── RECORDS SHOWN ──

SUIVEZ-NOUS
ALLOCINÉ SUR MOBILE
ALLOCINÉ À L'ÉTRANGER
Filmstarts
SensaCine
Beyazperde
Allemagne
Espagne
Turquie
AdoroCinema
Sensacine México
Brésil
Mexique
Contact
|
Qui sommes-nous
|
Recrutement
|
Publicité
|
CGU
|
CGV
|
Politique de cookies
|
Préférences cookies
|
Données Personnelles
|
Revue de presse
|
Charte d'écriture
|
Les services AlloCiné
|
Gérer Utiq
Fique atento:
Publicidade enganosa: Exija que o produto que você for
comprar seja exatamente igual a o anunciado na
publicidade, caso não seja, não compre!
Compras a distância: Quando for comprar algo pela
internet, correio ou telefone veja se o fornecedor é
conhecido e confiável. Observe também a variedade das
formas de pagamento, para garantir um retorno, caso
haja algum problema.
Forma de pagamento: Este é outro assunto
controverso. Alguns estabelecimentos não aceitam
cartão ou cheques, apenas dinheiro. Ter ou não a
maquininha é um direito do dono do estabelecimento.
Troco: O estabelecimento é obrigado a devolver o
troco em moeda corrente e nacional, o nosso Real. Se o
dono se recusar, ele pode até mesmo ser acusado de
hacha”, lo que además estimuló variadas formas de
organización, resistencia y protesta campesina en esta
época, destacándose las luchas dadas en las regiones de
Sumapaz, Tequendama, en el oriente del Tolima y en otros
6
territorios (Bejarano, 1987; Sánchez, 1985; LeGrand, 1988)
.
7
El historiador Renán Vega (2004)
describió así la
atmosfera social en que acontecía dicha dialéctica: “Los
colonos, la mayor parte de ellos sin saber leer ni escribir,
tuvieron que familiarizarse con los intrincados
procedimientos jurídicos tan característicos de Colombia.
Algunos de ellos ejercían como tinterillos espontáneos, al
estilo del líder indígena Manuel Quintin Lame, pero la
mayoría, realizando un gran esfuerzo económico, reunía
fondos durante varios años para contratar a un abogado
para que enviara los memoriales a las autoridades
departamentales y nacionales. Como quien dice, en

───

# PROBLEM TO WORK ON:
Reproduce, exactly and without additions, the run of lines from the start of the listing above to the line bearing "dono se recusar, ele", inclusive.

# COMPLETED TASK:
SUIVEZ-NOUS
ALLOCINÉ SUR MOBILE
ALLOCINÉ À L'ÉTRANGER
Filmstarts
SensaCine
Beyazperde
Allemagne
Espagne
Turquie
AdoroCinema
Sensacine México
Brésil
Mexique
Contact
|
Qui sommes-nous
|
Recrutement
|
Publicité
|
CGU
|
CGV
|
Politique de cookies
|
Préférences cookies
|
Données Personnelles
|
Revue de presse
|
Charte d'écriture
|
Les services AlloCiné
|
Gérer Utiq
Fique atento:
Publicidade enganosa: Exija que o produto que você for
comprar seja exatamente igual a o anunciado na
publicidade, caso não seja, não compre!
Compras a distância: Quando for comprar algo pela
internet, correio ou telefone veja se o fornecedor é
conhecido e confiável. Observe também a variedade das
formas de pagamento, para garantir um retorno, caso
haja algum problema.
Forma de pagamento: Este é outro assunto
controverso. Alguns estabelecimentos não aceitam
cartão ou cheques, apenas dinheiro. Ter ou não a
maquininha é um direito do dono do estabelecimento.
Troco: O estabelecimento é obrigado a devolver o
troco em moeda corrente e nacional, o nosso Real. Se o
dono se recusar, ele pode até mesmo ser acusado de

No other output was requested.